La perte d’influence de cette «contre-gauche» est parfaitement lisible dans le sondage. On y voit s’y opérer une «tendance à la réhabilitation de la gauche et de ses valeurs», souligne François Miquet-Marty, directeur des études de Viavoice, largement favorisée par les crises (financière, écologique, alimentaires) actuelles.
Alors qu’ils étaient 60 % à penser que le clivage gauche-droite avait perdu de sa pertinence en 2005, les sympathisants de gauche ne sont plus que 50 % à le croire. Corollaire : l’ouverture au centre réclamée par 68 % des électeurs de gauche en 2007, n’est souhaitée que par 58 % d’entre eux qui préfèrent que la gauche tienne davantage compte de la gauche antilibérale (69 % contre 62 % il y a un an). Cette prégnance des idées de gauche se retrouve dans les références idéologiques personnelles : si l’écologie reste en tête (81 %), la valeur «socialiste» grimpe de 11 points par rapport à 2005 (81 %) et la laïcité revient en force (80 %, plus 12 points), comme l’anticapitalisme (+ 10 points à 48 %). La volonté d’agir se retrouve aussi dans le rapport à la mondialisation : les sympathisants de gauche qui veulent soit s’y opposer soit la modifier totalisent 45 %. Ceux qui veulent «en aménager les effets les plus négatifs» perdent 9 points par rapport à 2007, à 44 %.
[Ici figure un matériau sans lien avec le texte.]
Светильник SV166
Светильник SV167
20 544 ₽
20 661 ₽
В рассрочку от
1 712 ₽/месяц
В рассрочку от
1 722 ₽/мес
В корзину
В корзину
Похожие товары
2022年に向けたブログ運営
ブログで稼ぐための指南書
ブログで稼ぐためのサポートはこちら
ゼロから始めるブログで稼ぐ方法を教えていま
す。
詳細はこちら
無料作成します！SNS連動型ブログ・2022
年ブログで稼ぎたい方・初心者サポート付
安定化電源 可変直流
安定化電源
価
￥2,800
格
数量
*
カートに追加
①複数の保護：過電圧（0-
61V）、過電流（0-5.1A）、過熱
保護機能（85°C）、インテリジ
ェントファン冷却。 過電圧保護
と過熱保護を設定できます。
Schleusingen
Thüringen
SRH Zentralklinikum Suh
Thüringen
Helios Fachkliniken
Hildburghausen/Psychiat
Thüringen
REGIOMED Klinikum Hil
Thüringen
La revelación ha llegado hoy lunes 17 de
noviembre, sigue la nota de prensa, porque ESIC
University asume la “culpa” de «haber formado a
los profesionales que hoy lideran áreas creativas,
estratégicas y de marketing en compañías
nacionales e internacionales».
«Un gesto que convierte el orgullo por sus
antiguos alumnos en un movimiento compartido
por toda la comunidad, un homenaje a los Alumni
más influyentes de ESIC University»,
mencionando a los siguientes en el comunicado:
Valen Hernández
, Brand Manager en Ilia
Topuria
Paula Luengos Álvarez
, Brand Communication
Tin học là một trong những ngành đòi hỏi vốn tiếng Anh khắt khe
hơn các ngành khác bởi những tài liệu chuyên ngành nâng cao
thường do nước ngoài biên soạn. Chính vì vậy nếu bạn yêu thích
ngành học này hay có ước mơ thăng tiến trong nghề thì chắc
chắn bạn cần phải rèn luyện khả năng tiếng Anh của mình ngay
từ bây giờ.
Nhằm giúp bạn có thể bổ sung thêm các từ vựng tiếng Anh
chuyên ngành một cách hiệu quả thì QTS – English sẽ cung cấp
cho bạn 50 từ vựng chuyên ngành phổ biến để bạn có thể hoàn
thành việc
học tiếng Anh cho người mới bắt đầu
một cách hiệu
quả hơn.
Reste un paradoxe : alors que la gauche semble pencher un peu plus à gauche, ses électeurs considèrent à 42 % que sa meilleure représentante est… Ségolène Royal. Mais c’est dans un mouchoir de poche que se joue ce leadership «moral» : l’ancienne candidate à la présidence devance Olivier Besancenot et Bertrand Delanoë d’un petit point seulement. Et c’est le maire de Paris qui est distingué pour mener le PS au cours des prochaines années.